Citi’s $150 call was made in January near the $120 highs and looks stretched against current action. HSBC’s $68.25 average is almost exactly where silver trades today, which makes it the most credible institutional anchor on the board.
FAQ, Silver Price Analysis
How high can silver go in 2026?
My chart puts the immediate ceiling at $89, the top of the consolidation that has held since February, roughly 30% above the $68.91 price on June 18. A daily close above the $74 50 EMA is the trigger for that move. Independent X traders target $77 to $96, while Citigroup’s January call of $150 looks stretched against current action.
What is the key level for silver right now?

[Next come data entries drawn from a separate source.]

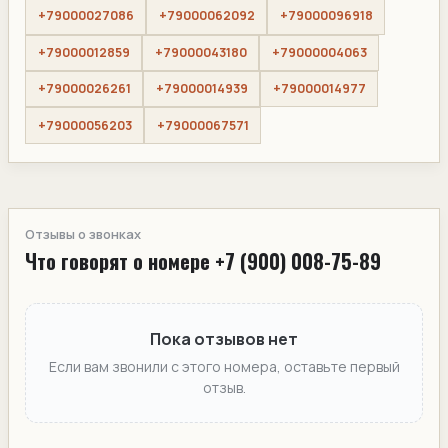
+79000027086
+79000062092
+79000096918
+79000012859
+79000043180
+79000004063
+79000026261
+79000014939
+79000014977
+79000056203
+79000067571
Отзывы о звонках
Что говорят о номере +7 (900) 008-75-89
Пока отзывов нет
Если вам звонили с этого номера, оставьте первый
отзыв.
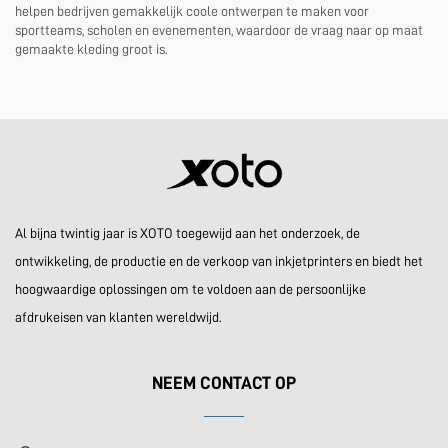
helpen bedrijven gemakkelijk coole ontwerpen te maken voor
sportteams, scholen en evenementen, waardoor de vraag naar op maat
gemaakte kleding groot is.
Al bijna twintig jaar is XOTO toegewijd aan het onderzoek, de
ontwikkeling, de productie en de verkoop van inkjetprinters en biedt het
hoogwaardige oplossingen om te voldoen aan de persoonlijke
afdrukeisen van klanten wereldwijd.
NEEM CONTACT OP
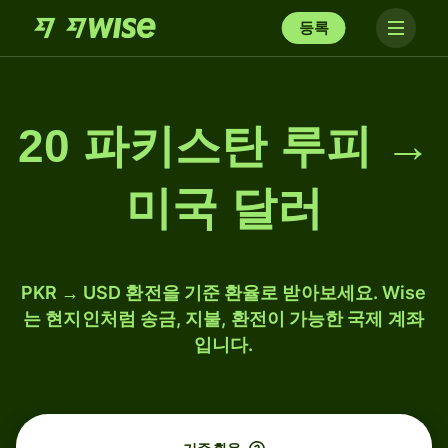
등록
20 파키스탄 루피 →
미국 달러
PKR → USD 환전을 기준 환율로 받아보세요. Wise
는 현지인처럼 송금, 지불, 환전이 가능한 국제 계좌
입니다.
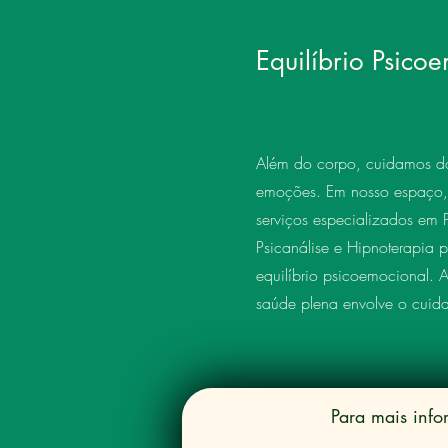
Equilíbrio Psico
Além do corpo, cuidamos d
emoções. Em nosso espaço,
serviços especializados em P
Psicanálise e Hipnoterapia 
equilíbrio psicoemocional. 
saúde plena envolve o cuidad
Para mais info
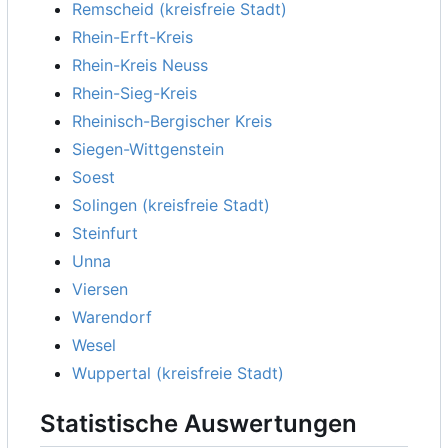
Remscheid (kreisfreie Stadt)
Rhein-Erft-Kreis
Rhein-Kreis Neuss
Rhein-Sieg-Kreis
Rheinisch-Bergischer Kreis
Siegen-Wittgenstein
Soest
Solingen (kreisfreie Stadt)
Steinfurt
Unna
Viersen
Warendorf
Wesel
Wuppertal (kreisfreie Stadt)
Statistische Auswertungen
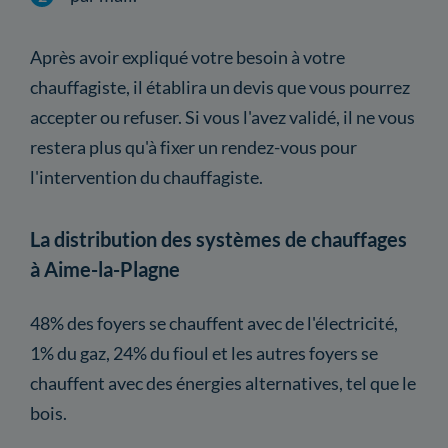
Après avoir expliqué votre besoin à votre
chauffagiste, il établira un devis que vous pourrez
accepter ou refuser. Si vous l'avez validé, il ne vous
restera plus qu'à fixer un rendez-vous pour
l'intervention du chauffagiste.
La distribution des systèmes de chauffages
à Aime-la-Plagne
48% des foyers se chauffent avec de l'électricité,
1% du gaz, 24% du fioul et les autres foyers se
chauffent avec des énergies alternatives, tel que le
bois.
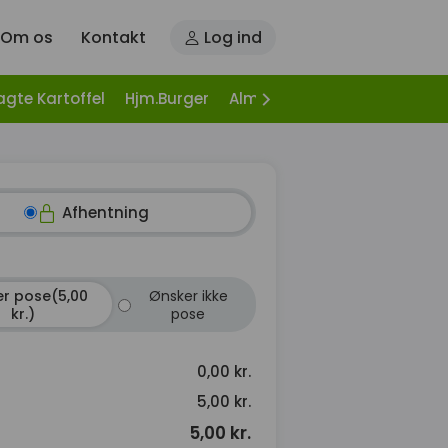
Om os
Kontakt
Log ind
agte Kartoffel
Hjm.Burger
Alm. Burger
Hj. Burgers, It
Afhentning
r pose(5,00
Ønsker ikke
kr.)
pose
0,00 kr.
5,00 kr.
5,00 kr.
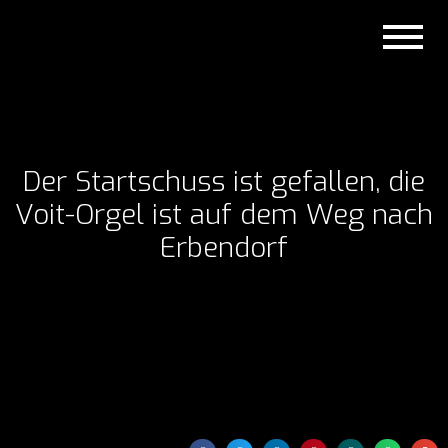
Der Startschuss ist gefallen, die
Voit-Orgel ist auf dem Weg nach
Erbendorf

The 50 EMA at $74 is the gate. Silver reclaimed its 200 EMA near $66 to $68 this week, putting price back inside its range, but upside stays capped until $74 breaks on a closing basis. Below, the $66 confluence floor is the line that keeps the bullish structure intact.
Why did silver fall this week?
Silver dropped about 3% on Wednesday, June 17, after the Federal Reserve signaled growing support for rate hikes in 2026, with half of FOMC members projecting a hike may be needed. The hawkish tilt lifted the dollar and Treasury yields, both headwinds for non-yielding silver, before a US-Iran deal reopening the Strait of Hormuz sparked Thursday’s bounce.
What is silver’s support level?
The $66 to $68 zone is critical support, coinciding almost exactly with the 200 EMA, and it held on Wednesday’s selloff. A daily close below it reopens the $62 March swing low as the next downside target. As long as $66 holds, the four-month consolidation between $66 and $89 stays intact.
Is silver a buy at current levels?
This is not investment advice. Technically, silver sits at the bottom of its range, which is where range traders look for long setups toward the $89 boundary, provided $66 holds. The risk is a hawkish Fed forcing a close below support, which would flip the chart bearish toward $62. Position sizing matters given silver’s volatility.